Unter Juristen bestehen große Zweifel an der Rechtmäßigkeit der Angriffe. Unabhängige Experten der UN haben die Bombardierungen im Oktober als „außergerichtliche Hinrichtungen“ eingestuft. Die Angriffe hätten keine rechtliche Grundlage – selbst wenn sie tatsächlich Drogenkuriere treffen sollten.
Die US-Regierung hat in den vergangenen Monaten verschiedene Argumente zur Rechtfertigung der Militärschläge angeführt. Einer ersten Argumentation zufolge dienen sie der Selbstverteidigung. Der UN-Botschafter der USA, Mike Waltz, berief sich im Oktober auf Artikel 51 der UN-Charta, die Staaten das Recht dazu einräumt. Auch die stellvertretende Pressesprecherin des Weißen Hauses, Anna Kelly, sagte nach dem ersten Militärschlag im September, der Angriff habe der „gemeinschaftlichen Selbstverteidigung“ gegolten.

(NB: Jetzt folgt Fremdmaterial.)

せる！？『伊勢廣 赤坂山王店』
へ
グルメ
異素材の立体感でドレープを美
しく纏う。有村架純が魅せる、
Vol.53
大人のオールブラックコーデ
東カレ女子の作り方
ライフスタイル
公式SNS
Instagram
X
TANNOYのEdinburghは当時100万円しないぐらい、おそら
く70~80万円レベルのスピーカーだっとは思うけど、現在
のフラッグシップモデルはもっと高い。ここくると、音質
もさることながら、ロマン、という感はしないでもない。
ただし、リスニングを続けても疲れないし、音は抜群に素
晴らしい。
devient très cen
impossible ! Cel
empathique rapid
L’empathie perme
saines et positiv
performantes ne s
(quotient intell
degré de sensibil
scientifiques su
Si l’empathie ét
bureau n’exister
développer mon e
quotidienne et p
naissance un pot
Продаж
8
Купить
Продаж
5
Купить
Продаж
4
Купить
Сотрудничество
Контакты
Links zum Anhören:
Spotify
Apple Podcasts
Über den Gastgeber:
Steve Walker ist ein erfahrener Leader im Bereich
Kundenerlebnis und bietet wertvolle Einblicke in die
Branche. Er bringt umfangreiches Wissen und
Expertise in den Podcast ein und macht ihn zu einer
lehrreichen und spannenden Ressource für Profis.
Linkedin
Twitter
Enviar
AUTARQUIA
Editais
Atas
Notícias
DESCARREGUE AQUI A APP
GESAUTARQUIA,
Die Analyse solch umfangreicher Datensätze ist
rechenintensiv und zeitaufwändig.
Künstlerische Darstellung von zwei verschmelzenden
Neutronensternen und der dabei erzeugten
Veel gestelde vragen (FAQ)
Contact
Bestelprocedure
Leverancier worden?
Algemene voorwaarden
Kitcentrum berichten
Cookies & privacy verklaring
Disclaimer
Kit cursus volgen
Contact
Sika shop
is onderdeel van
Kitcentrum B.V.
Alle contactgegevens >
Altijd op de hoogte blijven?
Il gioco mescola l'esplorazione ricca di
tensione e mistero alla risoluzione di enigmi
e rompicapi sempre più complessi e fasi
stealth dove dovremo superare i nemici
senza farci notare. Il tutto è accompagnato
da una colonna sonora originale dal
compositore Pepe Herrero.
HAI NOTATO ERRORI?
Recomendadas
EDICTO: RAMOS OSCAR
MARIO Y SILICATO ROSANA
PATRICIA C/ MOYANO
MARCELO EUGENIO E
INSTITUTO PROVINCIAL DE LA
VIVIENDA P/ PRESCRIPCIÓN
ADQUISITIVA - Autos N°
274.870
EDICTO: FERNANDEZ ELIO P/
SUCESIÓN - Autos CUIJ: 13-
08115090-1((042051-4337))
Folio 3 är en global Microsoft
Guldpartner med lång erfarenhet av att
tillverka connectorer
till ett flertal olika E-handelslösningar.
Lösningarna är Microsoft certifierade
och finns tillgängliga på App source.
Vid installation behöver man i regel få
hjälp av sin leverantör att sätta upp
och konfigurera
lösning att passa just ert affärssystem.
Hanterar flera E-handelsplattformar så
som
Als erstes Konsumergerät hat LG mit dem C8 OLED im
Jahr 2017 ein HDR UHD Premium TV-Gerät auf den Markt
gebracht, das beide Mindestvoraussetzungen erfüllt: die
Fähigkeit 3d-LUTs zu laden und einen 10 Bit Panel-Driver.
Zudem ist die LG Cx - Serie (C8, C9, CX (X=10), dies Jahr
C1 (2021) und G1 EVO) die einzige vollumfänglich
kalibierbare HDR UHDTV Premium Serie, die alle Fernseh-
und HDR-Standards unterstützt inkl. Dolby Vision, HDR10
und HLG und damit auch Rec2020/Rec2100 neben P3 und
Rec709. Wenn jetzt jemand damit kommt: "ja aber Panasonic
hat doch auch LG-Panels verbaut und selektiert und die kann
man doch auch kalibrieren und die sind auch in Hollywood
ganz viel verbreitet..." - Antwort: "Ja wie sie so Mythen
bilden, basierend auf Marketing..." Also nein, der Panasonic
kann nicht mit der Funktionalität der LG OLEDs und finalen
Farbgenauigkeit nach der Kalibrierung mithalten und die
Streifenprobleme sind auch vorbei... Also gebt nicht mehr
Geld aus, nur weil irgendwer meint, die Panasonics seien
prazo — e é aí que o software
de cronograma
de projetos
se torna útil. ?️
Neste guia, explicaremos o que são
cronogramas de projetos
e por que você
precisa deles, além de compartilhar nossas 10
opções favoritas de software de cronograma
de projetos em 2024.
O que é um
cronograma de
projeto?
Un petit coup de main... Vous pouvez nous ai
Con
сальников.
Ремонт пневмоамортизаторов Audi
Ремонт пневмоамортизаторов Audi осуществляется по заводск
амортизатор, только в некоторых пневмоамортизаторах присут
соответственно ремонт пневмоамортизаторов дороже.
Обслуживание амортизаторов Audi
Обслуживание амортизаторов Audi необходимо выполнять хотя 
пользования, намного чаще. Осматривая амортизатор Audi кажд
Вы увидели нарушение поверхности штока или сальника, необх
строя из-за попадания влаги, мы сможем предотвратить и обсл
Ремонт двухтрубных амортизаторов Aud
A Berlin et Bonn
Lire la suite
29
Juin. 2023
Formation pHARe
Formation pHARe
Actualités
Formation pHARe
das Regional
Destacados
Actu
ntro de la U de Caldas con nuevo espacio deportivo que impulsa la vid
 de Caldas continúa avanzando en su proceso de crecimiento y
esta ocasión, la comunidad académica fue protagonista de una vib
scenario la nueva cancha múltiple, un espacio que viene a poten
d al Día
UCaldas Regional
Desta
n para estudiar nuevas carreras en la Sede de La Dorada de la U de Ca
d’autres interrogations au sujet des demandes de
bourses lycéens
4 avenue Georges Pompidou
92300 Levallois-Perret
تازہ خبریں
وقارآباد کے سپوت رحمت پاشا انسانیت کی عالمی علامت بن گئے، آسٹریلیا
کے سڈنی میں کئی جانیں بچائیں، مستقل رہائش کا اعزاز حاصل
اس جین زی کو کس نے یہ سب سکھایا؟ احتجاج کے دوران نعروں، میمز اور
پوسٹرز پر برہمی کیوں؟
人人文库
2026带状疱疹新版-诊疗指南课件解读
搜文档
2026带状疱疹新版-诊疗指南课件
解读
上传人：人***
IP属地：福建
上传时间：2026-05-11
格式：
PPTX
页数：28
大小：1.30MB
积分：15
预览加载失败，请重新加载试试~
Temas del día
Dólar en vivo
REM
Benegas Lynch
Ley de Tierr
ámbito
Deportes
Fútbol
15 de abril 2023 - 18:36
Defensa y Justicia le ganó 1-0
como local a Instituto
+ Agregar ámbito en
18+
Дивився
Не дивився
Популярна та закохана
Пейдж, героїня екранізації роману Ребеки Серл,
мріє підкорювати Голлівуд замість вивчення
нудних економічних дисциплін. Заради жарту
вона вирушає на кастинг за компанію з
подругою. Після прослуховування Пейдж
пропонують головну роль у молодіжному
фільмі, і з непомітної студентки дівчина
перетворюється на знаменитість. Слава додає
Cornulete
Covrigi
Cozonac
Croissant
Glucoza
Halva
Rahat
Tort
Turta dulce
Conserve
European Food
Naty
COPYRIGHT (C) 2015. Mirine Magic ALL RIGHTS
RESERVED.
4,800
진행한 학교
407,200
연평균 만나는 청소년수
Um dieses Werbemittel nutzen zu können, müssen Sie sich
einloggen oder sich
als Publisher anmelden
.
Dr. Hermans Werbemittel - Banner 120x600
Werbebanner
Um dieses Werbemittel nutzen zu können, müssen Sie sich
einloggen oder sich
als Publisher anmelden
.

Allerdings hatte das Boot laut einer Recherche der New York Times beim Anblick der US-Flugzeuge bereits umgekehrt und war auf dem Rückweg nach Venezuela – von einer unmittelbaren Bedrohung konnte keine Rede sein. Juristen bezweifeln außerdem, dass der Export von Drogen mit einem bewaffneten Angriff im Sinne des Völkerrechts gleichzusetzen ist.
In den vergangenen Wochen scheint sich die US-Regierung auf eine andere Argumentation verlegt zu haben. So informierte Trump Anfang Oktober den Kongress, man befinde sich in einem „nicht-internationalen bewaffneten Konflikt“ mit Drogenkartellen. In einem solchen Konflikt kann ein Staat nach den Regeln des humanitären Völkerrechts auch das Militär einsetzen. Aber auch hier haben Juristen Bedenken: Der Gegner müsse in diesem Fall aus einer bewaffneten Gruppierung mit klarer Kommandostruktur bestehen, die intensive oder anhaltende bewaffnete Angriffe gegen einen Staat ausübt. Das sei bei Drogenkartellen nicht gegeben, schreibt der Verfassungsrechtler Marty Lederman, der sich an der Georgetown University schwerpunktmäßig mit dem Thema nationale Sicherheit befasst.
Überformt wird diese Diskussion durch Äußerungen der US-Regierung, wonach Drogenschmuggel mit Terrorismus gleichzusetzen sei. Trump stufte die Gruppe Tren de Aragua am ersten Tag seiner zweiten Amtszeit als ausländische Terrororganisation ein. Außenminister Marco Rubio bezeichnete Drogenschmuggler als „Narco-Terroristen“, und Verteidigungsminister Hegseth sagte wiederholt, Drogen lateinamerikanischer Kartelle hätten mehr Menschen getötet als die islamistische Terrororganisation Al-Kaida.
Nur: Terrorgruppen müssen nach der Definition des US-Außenministeriums eigentlich politische Ziele haben. Das trifft nach Auffassung von Rechtsexperten auf Drogenkartelle nicht zu. Und selbst dann wären Militärschläge gegen mutmaßliche Drogenschmuggler nicht legal, wie UN-Experten festgehalten haben. „Internationales Recht erlaubt es nicht, im Ausland einseitig Gewalt einzusetzen, um Terrorismus oder Drogenhandel zu bekämpfen“, heißt es in einem Bericht vom September.